Aim of the task> Which lines in the entries below contain the string "yine"? Show each of them in full.

Supplied data>
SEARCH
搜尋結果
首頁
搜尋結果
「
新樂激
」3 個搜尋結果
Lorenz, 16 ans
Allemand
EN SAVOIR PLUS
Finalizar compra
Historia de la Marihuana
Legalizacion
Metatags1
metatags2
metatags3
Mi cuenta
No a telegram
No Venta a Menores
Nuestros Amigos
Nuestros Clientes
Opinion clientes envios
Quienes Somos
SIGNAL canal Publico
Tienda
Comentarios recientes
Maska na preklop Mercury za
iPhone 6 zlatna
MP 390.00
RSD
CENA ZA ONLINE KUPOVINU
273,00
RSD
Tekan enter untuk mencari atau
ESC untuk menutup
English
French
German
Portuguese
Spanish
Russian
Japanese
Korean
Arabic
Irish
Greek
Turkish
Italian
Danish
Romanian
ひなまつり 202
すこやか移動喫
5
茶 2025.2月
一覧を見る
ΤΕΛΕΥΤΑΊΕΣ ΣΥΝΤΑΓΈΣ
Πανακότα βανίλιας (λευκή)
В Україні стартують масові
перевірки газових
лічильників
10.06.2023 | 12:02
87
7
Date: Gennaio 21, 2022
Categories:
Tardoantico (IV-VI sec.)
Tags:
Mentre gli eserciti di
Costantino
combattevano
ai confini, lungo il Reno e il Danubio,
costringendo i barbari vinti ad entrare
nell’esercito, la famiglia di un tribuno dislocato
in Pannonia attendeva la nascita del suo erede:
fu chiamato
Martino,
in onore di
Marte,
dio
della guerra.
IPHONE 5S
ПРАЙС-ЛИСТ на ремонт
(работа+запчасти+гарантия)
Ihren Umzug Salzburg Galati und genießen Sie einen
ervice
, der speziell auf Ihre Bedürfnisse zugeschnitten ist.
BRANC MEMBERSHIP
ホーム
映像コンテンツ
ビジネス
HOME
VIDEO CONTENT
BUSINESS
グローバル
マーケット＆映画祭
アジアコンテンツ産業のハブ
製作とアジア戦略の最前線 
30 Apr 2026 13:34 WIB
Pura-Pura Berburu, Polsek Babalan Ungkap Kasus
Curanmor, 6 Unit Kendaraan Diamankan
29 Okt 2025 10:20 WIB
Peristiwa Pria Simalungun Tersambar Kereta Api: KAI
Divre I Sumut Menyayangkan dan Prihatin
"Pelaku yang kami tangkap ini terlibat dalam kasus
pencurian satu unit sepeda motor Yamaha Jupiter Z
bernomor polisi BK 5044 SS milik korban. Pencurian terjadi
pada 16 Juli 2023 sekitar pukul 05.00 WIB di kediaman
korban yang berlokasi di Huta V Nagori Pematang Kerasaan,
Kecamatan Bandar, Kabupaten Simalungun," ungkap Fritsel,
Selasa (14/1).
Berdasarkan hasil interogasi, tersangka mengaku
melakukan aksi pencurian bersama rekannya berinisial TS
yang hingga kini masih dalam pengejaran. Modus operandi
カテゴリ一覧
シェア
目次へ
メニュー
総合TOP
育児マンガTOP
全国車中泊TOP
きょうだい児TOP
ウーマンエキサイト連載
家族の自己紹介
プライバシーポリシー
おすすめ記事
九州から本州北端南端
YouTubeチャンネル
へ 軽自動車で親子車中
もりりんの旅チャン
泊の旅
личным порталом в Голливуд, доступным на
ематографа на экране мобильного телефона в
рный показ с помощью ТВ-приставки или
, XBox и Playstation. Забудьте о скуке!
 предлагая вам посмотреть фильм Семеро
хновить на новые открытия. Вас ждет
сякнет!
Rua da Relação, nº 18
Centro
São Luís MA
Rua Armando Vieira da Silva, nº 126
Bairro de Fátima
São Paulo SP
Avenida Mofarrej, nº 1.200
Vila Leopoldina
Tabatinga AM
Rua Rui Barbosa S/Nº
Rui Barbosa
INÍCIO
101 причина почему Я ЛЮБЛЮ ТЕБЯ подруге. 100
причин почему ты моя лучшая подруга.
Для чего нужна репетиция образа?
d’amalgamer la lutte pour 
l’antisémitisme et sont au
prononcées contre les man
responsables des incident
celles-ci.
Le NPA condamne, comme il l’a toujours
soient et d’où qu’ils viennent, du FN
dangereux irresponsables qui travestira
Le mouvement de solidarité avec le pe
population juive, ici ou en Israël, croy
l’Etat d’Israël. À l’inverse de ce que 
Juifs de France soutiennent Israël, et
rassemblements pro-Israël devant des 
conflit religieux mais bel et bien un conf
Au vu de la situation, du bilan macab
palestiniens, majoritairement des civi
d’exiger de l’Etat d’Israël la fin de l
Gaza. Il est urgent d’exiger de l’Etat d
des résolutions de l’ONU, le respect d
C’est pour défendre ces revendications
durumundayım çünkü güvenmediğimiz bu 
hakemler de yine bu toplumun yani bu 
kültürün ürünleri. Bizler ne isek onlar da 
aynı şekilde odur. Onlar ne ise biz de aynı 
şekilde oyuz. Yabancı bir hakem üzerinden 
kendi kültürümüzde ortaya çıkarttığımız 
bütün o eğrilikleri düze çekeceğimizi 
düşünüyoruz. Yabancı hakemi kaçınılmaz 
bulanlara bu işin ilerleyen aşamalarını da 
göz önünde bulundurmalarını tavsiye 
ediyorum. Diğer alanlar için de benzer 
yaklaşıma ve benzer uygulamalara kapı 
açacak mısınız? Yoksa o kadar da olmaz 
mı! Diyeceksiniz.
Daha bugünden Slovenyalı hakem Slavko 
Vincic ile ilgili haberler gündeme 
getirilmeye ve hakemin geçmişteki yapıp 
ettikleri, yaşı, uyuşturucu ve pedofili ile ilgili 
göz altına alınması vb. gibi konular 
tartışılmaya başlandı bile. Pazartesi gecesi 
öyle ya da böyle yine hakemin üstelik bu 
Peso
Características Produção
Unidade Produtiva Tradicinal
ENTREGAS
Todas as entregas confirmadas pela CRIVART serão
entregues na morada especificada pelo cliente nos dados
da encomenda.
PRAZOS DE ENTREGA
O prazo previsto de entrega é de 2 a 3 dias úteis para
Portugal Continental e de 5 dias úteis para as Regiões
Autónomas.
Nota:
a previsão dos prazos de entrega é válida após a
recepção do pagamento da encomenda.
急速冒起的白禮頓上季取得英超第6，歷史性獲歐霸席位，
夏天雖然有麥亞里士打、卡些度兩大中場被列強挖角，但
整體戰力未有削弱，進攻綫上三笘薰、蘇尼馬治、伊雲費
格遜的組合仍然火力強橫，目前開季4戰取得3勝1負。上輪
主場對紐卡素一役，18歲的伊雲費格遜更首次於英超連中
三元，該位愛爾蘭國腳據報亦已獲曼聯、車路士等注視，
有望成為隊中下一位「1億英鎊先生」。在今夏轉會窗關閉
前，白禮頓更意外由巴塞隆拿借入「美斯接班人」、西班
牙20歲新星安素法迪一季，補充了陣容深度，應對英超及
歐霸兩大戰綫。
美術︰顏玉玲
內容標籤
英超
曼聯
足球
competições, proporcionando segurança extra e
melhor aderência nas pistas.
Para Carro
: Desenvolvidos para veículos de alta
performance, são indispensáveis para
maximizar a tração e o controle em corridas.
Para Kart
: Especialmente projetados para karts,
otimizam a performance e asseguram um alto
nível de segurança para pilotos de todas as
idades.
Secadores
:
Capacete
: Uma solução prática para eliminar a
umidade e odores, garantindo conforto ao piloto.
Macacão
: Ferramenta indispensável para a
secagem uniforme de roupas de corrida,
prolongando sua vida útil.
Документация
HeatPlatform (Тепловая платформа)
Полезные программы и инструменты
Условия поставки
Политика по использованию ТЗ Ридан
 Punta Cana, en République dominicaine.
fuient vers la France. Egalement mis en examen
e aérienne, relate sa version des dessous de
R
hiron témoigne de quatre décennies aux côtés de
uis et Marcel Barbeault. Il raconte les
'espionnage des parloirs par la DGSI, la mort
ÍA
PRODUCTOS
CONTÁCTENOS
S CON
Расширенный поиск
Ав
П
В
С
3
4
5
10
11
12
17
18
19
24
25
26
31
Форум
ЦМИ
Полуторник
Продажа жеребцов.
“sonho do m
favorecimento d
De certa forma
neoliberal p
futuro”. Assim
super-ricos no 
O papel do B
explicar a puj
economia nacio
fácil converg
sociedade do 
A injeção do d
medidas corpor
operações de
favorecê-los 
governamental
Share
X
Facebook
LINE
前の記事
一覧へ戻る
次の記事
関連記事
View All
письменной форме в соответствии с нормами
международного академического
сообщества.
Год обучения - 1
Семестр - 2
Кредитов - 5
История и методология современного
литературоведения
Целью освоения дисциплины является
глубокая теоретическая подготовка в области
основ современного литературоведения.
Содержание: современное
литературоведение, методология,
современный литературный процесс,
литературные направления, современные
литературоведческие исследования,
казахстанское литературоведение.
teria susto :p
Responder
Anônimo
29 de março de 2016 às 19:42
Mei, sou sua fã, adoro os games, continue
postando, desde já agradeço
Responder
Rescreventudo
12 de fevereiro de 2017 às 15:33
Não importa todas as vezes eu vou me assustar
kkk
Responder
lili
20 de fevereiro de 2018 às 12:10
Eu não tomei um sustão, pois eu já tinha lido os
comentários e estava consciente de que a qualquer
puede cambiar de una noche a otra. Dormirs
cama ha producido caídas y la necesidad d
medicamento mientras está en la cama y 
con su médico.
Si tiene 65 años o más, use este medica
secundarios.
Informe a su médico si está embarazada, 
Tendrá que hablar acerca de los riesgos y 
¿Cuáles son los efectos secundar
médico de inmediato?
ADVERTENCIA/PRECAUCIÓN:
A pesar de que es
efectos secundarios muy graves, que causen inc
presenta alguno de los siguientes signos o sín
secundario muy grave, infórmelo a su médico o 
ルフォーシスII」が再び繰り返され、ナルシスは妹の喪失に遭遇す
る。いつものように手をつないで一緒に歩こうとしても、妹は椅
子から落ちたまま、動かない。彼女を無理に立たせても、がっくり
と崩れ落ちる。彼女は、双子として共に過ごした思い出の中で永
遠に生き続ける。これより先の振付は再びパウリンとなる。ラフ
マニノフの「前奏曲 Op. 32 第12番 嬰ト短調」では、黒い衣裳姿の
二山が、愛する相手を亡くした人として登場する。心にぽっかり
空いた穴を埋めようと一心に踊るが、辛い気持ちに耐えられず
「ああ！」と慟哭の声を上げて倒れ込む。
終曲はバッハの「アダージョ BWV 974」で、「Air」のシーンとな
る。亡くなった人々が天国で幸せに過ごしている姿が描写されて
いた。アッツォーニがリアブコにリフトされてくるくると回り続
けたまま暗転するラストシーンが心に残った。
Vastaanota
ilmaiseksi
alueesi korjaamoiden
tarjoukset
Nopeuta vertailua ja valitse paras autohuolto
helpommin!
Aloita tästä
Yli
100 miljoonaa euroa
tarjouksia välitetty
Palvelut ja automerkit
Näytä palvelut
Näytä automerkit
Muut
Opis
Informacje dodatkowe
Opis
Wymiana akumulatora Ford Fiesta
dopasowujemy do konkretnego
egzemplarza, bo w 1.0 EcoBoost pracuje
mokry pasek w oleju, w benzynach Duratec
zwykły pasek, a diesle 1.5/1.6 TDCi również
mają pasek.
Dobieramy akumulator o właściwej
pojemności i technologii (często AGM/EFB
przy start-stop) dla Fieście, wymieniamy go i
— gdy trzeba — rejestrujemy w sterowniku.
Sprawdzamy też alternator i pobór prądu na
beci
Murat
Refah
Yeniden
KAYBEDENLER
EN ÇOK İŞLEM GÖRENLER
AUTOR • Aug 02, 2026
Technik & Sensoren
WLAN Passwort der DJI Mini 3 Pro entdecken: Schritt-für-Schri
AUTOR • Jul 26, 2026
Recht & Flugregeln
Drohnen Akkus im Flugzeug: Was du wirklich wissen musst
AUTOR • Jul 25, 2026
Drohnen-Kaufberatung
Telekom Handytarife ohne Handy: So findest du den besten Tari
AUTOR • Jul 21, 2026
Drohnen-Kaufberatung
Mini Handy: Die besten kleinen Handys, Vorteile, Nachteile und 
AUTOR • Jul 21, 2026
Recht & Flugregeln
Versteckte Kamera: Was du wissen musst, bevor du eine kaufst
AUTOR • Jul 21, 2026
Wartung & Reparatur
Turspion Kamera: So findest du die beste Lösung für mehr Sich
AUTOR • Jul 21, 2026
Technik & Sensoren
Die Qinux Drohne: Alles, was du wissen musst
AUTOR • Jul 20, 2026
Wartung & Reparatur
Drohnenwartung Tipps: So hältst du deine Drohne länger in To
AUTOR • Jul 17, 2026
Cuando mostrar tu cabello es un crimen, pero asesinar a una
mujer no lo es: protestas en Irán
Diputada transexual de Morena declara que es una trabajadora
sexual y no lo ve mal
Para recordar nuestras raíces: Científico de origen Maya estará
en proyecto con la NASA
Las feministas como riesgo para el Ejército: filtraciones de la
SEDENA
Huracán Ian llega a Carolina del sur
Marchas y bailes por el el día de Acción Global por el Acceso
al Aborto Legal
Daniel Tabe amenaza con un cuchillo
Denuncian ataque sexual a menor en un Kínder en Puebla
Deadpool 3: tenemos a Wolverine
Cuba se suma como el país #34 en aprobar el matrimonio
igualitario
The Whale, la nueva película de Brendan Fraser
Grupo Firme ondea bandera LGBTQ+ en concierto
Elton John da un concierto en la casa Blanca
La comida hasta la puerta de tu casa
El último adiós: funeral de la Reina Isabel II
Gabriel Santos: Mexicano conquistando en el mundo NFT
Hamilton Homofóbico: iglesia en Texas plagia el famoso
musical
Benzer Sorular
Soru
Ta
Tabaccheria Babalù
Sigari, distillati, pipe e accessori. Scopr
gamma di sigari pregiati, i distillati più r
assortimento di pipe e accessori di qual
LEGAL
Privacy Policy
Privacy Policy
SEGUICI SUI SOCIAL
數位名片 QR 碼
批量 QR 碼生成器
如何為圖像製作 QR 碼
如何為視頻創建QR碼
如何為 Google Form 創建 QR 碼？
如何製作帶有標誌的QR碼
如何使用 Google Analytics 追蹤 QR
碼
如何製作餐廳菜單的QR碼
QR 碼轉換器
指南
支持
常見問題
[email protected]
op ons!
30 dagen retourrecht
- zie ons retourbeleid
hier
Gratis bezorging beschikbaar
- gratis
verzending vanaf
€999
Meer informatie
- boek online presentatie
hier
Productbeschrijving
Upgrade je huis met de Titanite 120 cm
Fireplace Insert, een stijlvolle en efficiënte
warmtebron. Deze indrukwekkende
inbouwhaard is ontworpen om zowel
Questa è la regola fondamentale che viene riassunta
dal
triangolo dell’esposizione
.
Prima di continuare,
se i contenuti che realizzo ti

Reply to the exercise>
hakemler de yine bu toplumun yani bu 
öyle ya da böyle yine hakemin üstelik bu 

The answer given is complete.